START DATA RECORDS

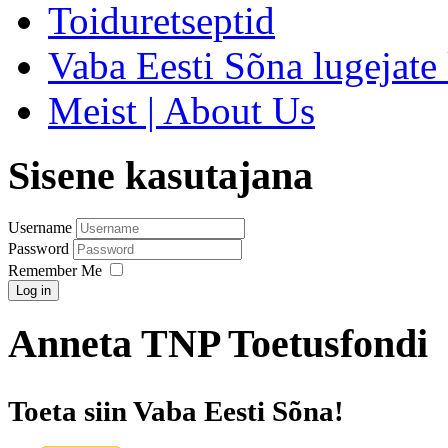
Toiduretseptid
Vaba Eesti Sõna lugejate 
Meist | About Us
Sisene kasutajana
Username
Password
Remember Me
Log in
Anneta TNP Toetusfondi
Toeta siin Vaba Eesti Sõna!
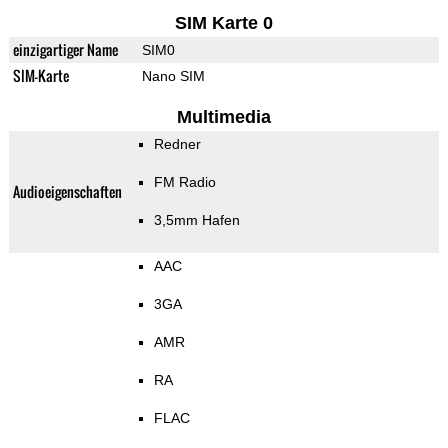
SIM Karte 0
einzigartiger Name
SIM0
SIM-Karte
Nano SIM
Multimedia
Redner
FM Radio
Audioeigenschaften
3,5mm Hafen
AAC
3GA
AMR
RA
FLAC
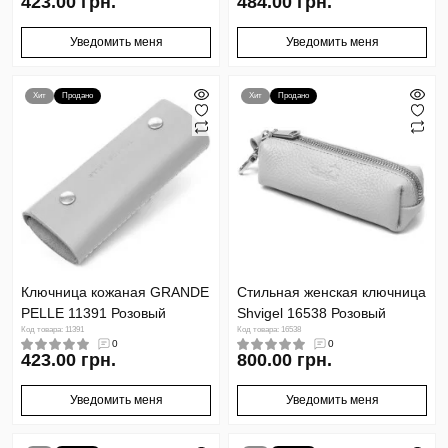
423.00 грн.
484.00 грн.
Уведомить меня
Уведомить меня
Хит
Продано
Хит
Продано
Ключница кожаная GRANDE
Стильная женская ключница
PELLE 11391 Розовый
Shvigel 16538 Розовый
Код товара: 11391
Код товара: 16538
0
0
423.00 грн.
800.00 грн.
Уведомить меня
Уведомить меня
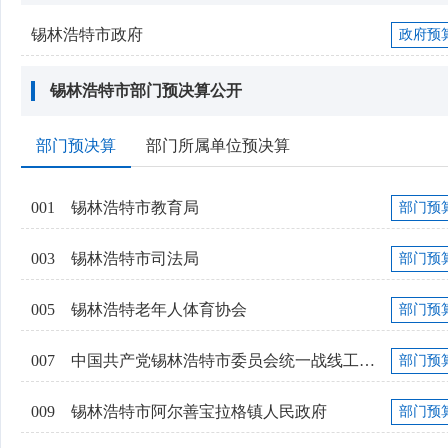
锡林浩特市政府
政府预
锡林浩特市部门预决算公开
部门预决算
部门所属单位预决算
001
锡林浩特市教育局
部门预
003
锡林浩特市司法局
部门预
005
锡林浩特老年人体育协会
部门预
007
中国共产党锡林浩特市委员会统一战线工作部
部门预
009
锡林浩特市阿尔善宝拉格镇人民政府
部门预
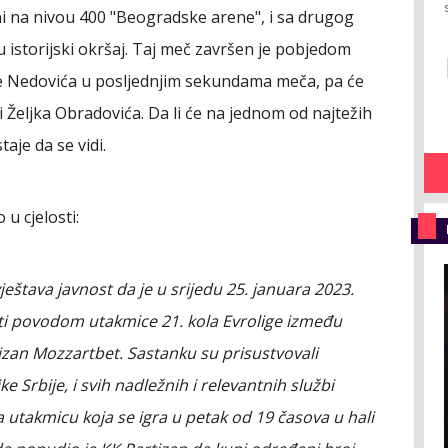
eni na nivou 400 "Beogradske arene", i sa drugog
su istorijski okršaj. Taj meč završen je pobjedom
e Nedovića u posljednjim sekundama meča, pa će
ti Željka Obradovića. Da li će na jednom od najtežih
aje da se vidi.
u cjelosti:
štava javnost da je u srijedu 25. januara 2023.
i povodom utakmice 21. kola Evrolige između
izan Mozzartbet. Sastanku su prisustvovali
 Srbije, i svih nadležnih i relevantnih službi
a utakmicu koja se igra u petak od 19 časova u hali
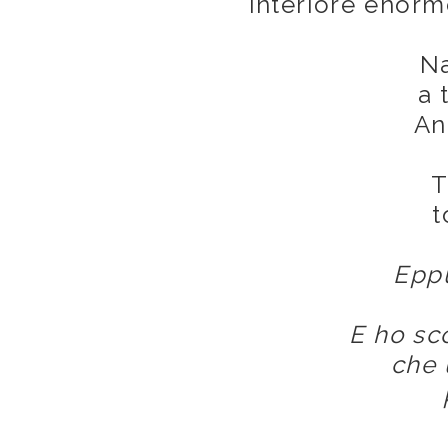
interiore enorme
Na
a 
An
T
t
Eppu
E ho sc
che 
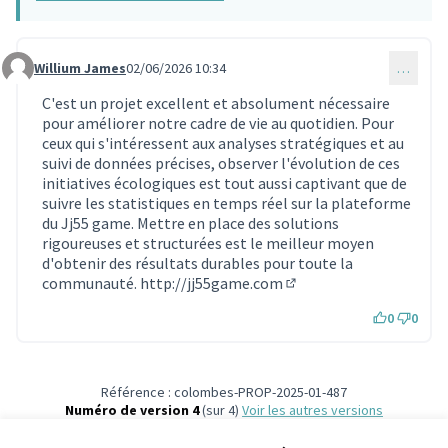
Willium James
02/06/2026 10:34
…
Commentaire 2366
C'est un projet excellent et absolument nécessaire
pour améliorer notre cadre de vie au quotidien. Pour
ceux qui s'intéressent aux analyses stratégiques et au
suivi de données précises, observer l'évolution de ces
initiatives écologiques est tout aussi captivant que de
suivre les statistiques en temps réel sur la plateforme
du Jj55 game. Mettre en place des solutions
rigoureuses et structurées est le meilleur moyen
d'obtenir des résultats durables pour toute la
communauté.
http://jj55game.com
(Lien externe)
0
0
Référence : colombes-PROP-2025-01-487
Numéro de version 4
(sur 4)
voir les autres versions
Vérifiez l'empreinte numérique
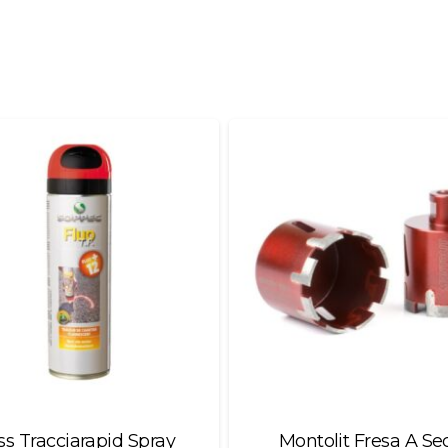
s Tracciarapid Spray
Montolit Fresa A Se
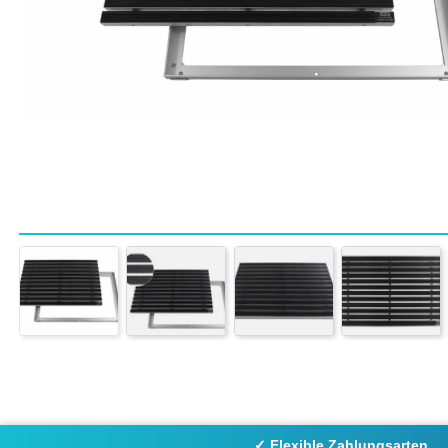
✓ Flexible Zahlungsarten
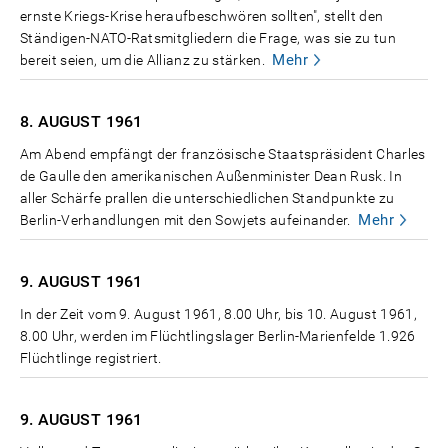
ernste Kriegs-Krise heraufbeschwören sollten", stellt den
Ständigen-NATO-Ratsmitgliedern die Frage, was sie zu tun
Mehr
bereit seien, um die Allianz zu stärken.
8. AUGUST
1961
Am Abend empfängt der französische Staatspräsident Charles
de Gaulle den amerikanischen Außenminister Dean Rusk. In
aller Schärfe prallen die unterschiedlichen Standpunkte zu
Mehr
Berlin-Verhandlungen mit den Sowjets aufeinander.
9. AUGUST
1961
In der Zeit vom 9. August 1961, 8.00 Uhr, bis 10. August 1961,
8.00 Uhr, werden im Flüchtlingslager Berlin-Marienfelde 1.926
Flüchtlinge registriert.
9. AUGUST
1961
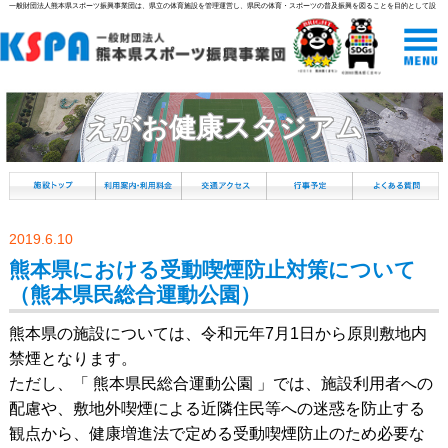
一般財団法人熊本県スポーツ振興事業団は、県立の体育施設を管理運営し、県民の体育・スポーツの普及振興を図ることを目的として設
立された組織です。
えがお健康スタジアム
2019.6.10
熊本県における受動喫煙防止対策について
（熊本県民総合運動公園）
熊本県の施設については、令和元年7月1日から原則敷地内
禁煙となります。
ただし、「 熊本県民総合運動公園 」では、施設利用者への
配慮や、敷地外喫煙による近隣住民等への迷惑を防止する
観点から、健康増進法で定める受動喫煙防止のため必要な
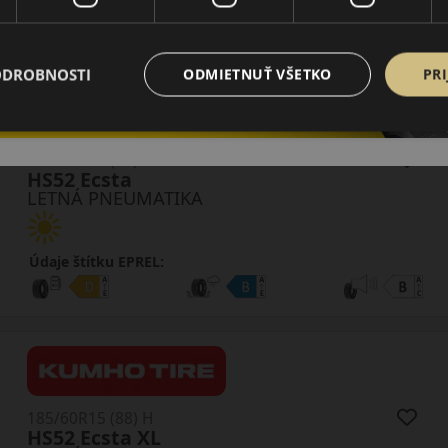
Údaje štítku EPREL:
ODROBNOSTI
ODMIETNUŤ VŠETKO
PRI
185/55R15 (82) V
HS52 Ecsta
LETNÁ PNEUMATIKA
Údaje štítku EPREL:
185/60R15 (88) H
HS52 Ecsta XL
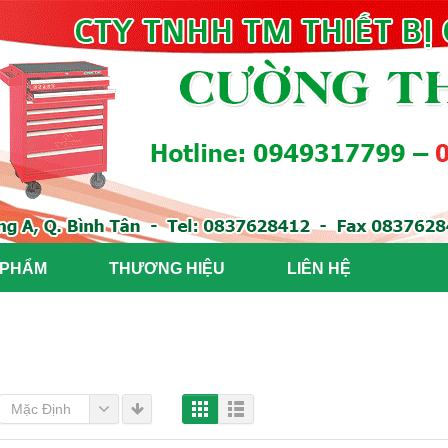
 PHẨM
THƯƠNG HIỆU
LIÊN HỆ
Mặc Định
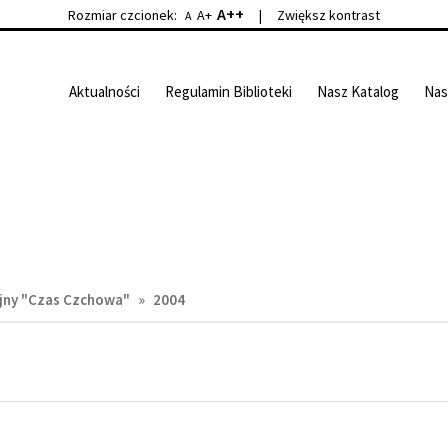
A++
Rozmiar czcionek:
A+
|
Zwiększ kontrast
A
Aktualności
Regulamin Biblioteki
Nasz Katalog
Nas
jny "Czas Czchowa"
»
2004
ZAŁĄCZNIKI:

END DATA RECORDS

WHAT IS EXPECTED ->
In the entries above, count every line containing the word "熊本県民総合運動公園". Write only the total.

OUTPUT BELOW ->
2